* [Work order] Every line below between the line holding "El acelerado cambio en el uso" and the line holding "irregular dado que", inclusive, should be repeated exactly, and all other lines omitted.

* [Source data]
----------

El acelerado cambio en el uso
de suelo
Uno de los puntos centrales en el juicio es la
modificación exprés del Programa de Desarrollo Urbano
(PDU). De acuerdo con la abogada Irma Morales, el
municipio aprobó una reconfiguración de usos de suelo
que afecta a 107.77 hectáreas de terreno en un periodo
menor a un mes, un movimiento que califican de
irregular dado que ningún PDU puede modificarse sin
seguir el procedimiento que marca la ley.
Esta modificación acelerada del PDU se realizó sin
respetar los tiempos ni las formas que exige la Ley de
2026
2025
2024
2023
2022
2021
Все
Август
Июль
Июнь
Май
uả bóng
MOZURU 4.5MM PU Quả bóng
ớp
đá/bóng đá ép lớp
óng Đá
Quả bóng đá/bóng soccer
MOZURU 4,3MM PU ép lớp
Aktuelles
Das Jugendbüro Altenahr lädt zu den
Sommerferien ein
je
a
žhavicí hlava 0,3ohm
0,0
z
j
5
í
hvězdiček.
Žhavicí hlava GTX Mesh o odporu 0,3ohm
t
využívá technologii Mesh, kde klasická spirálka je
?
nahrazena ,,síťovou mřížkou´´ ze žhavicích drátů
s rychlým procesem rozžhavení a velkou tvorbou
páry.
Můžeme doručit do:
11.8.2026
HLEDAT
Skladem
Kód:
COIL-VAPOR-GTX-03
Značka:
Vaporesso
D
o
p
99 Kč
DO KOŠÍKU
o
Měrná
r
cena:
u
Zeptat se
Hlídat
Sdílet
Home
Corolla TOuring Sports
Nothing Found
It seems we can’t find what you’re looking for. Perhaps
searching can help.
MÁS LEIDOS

----------

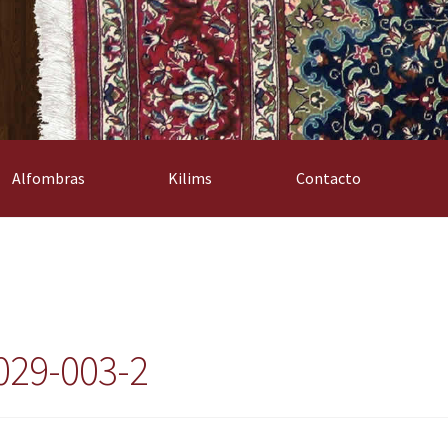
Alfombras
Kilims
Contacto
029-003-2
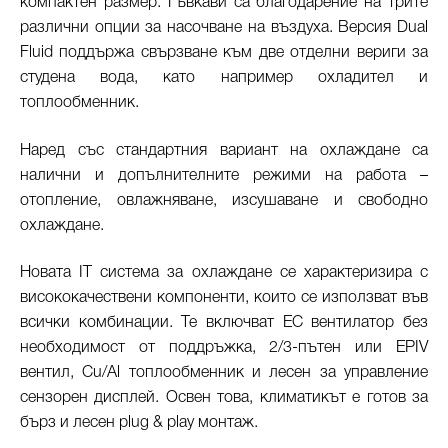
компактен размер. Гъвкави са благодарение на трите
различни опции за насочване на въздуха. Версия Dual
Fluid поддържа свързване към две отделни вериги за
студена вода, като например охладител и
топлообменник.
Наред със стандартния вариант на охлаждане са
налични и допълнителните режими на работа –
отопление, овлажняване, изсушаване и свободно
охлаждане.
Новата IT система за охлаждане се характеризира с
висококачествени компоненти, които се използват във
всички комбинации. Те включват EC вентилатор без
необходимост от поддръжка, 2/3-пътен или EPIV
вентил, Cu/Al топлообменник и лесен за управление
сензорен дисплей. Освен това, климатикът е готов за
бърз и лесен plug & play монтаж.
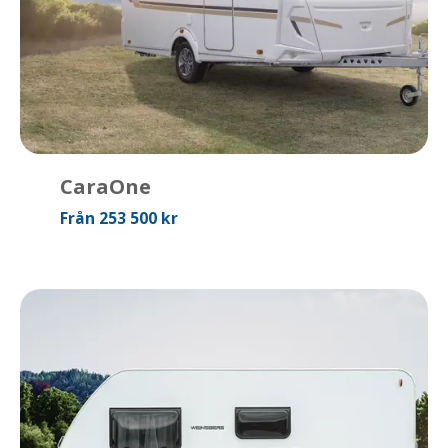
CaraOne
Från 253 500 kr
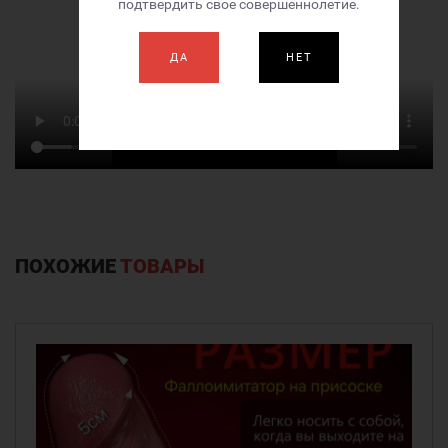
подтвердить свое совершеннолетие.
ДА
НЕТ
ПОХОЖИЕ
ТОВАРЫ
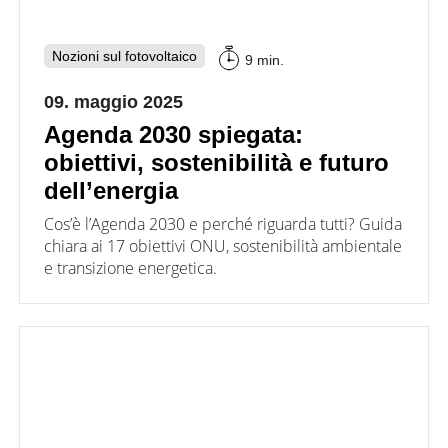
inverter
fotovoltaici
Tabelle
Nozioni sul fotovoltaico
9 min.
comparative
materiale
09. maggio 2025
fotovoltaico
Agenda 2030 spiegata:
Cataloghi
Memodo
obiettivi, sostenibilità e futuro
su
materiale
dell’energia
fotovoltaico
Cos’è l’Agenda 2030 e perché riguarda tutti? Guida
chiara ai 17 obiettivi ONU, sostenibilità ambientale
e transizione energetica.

----------

* [Response to this task]
El acelerado cambio en el uso
de suelo
Uno de los puntos centrales en el juicio es la
modificación exprés del Programa de Desarrollo Urbano
(PDU). De acuerdo con la abogada Irma Morales, el
municipio aprobó una reconfiguración de usos de suelo
que afecta a 107.77 hectáreas de terreno en un periodo
menor a un mes, un movimiento que califican de
irregular dado que ningún PDU puede modificarse sin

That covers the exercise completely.